PALERMO – I soldi dei mafiosi di Brancaccio non finiscono mai. La capacità dei fratelli Graviano di investire i piccioli sporchi ha fatto scuola. Un fiume di denaro, che ha dato il via a un sistema economico che si alimenta da sé.
Gli ultimi rivoli scoperti dai finanzieri del Nucleo speciale di polizia valutaria hanno portato fino ai fratelli Cesare e Antonino Lupo. Il primo sta scontando al 41 bis una pena definitiva per mafia, mentre il secondo è stato condannato per droga in primo grado. La vera forza di Cesare Lupo, come per gli altri boss, sono gli insospettabili che si mettono a disposizione per schermare imprese e attività commerciali. Fra i prestanome ci sarebbe pure un avvocato, Tommaso Scanio, con un passato da vice procuratore onorario. Era lui, secondo l’accusa solo ufficialmente, il presidente della “Fenice società cooperativa”, nata nel 2010 per lavorare nel settore dei rifiuti e in cui Lupo avrebbe ripulito 40 mila euro.
Un anno e mezzo fa un libro mastro è stato trovato a casa della moglie di Cosimo Geloso, uno dei 34 arrestati dell’ultimo blitz di Squadra mobile e Polizia tributaria nel mandamento Brancaccio per ultimo guidato da Pietro Tagliavia. Vi erano scritti dei nomi in codice che sono stati decriptati. Dietro le sigle si celava l’identità dei pezzi da novanta di Cosa nostra che ricevevano soldi con cadenza mensile.
Praticamente c’era il gotha della mafia di Brancaccio degli ultimi decenni. A cominciare da Cesare Lupo, Giuseppe Arduino e Giuseppe Faraone, eredi dei Graviano. Per proseguire con Andrea Adamo, condannato all’ergastolo perché fece parte del commando che assassinò il reggente del mandamento di Porta Nuova, Nicola Ingarao, e il suo anziano suocero, Pino Savoca. Ed ancora: Matteo Scrima, ex Pip che nel 2011 arrivò al summit convocato da Giulio Caporrimo di San Lorenzo a Villa Pensabene a braccetto con Giuseppe Calascibetta, il capomandamento di Santa Maria di Gesù che pochi mesi dopo sarebbe stato crivellato di colpi.
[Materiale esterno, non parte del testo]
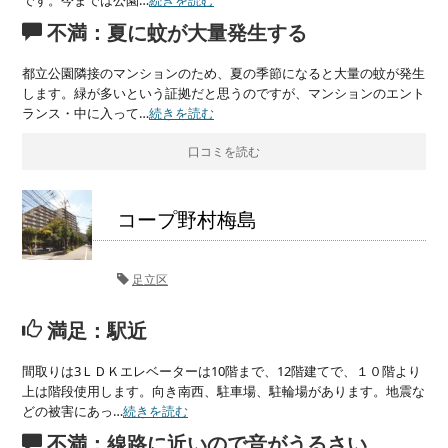
です。今までは公園…
続きを読む
不満：夏に蚊が大量発生する
都立公園隣接のマンションのため、夏の季節になると大量の蚊が発生
します。緑が多いという証拠だと思うのですが、マンションのエント
ランス・中に入って…
続きを読む
口コミを読む
コープ野村梅島
足立区
満足：駅近
間取りは3ＬＤＫエレベーターは10階まで、12階建てで、１０階より
上は階段使用します。向き南西、駐車場、駐輪場があります。地震な
どの被害にあっ…
続きを読む
不満：線路に近いので音がうるさい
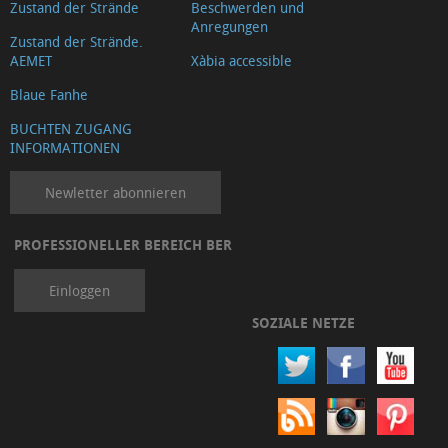
Zustand der Strände
Beschwerden und
Anregungen
Zustand der Strände.
AEMET
Xàbia accessible
Blaue Fanhe
BUCHTEN ZUGANG
INFORMATIONEN
Newletter abonnieren
PROFESSIONELLER BEREICH BER
Einloggen
SOZIALE NETZE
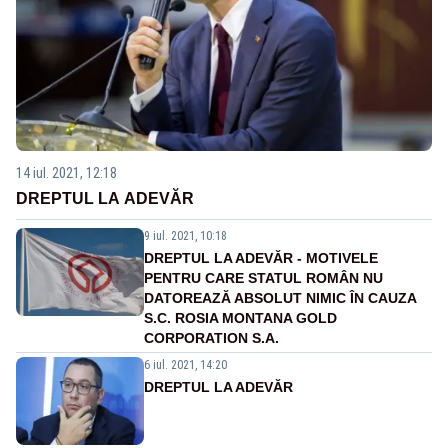
14 iul. 2021, 12:18
DREPTUL LA ADEVĂR
9 iul. 2021, 10:18
DREPTUL LA ADEVĂR - MOTIVELE
PENTRU CARE STATUL ROMÂN NU
DATOREAZĂ ABSOLUT NIMIC ÎN CAUZA
S.C. ROSIA MONTANA GOLD
CORPORATION S.A.
6 iul. 2021, 14:20
DREPTUL LA ADEVĂR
Soldi su soldi, molti dei quali consentono ai boss di non avere problemi di liquidità. Qualche tempo fa, grazie ai pizzini trovati in una pompa di benzina, si è scoperto che ai soli Graviano andavano garantiti venti mila euro al mese. Al contrario i picciotti arrancano, gli spettano le briciole. Soldi chiamano soldi e così nel corso degli anni ai boss di Brancaccio sono stati sequestrati e confiscati ville, appartamenti, terreni, pompe di benzina, bar, parcheggi, agenzie di scommesse e di trasporti, gioiellerie, ingrossi di bevande e tanto altro ancora. Perché ciò che conta è diversificare. E allora è diventato complicato tracciare tutti i beni. Complicato ma non impossibile, come dimostra l’ultima indagine dei finanzieri. Non è solo in Sicilia che si indaga perché, nel frattempo, alcuni pezzi grossi sono andati a vivere a Roma, come Giuseppe Guttadauro, Benedetto e Nunzia Graviano, che ogni tanto ritornano in città. A Nunzia, per esempio, di recente, come ha raccontato Livesicilia, è toccato vivere un’insolita esperienza processuale da truffata. Si è presentata in aula come parte lesa.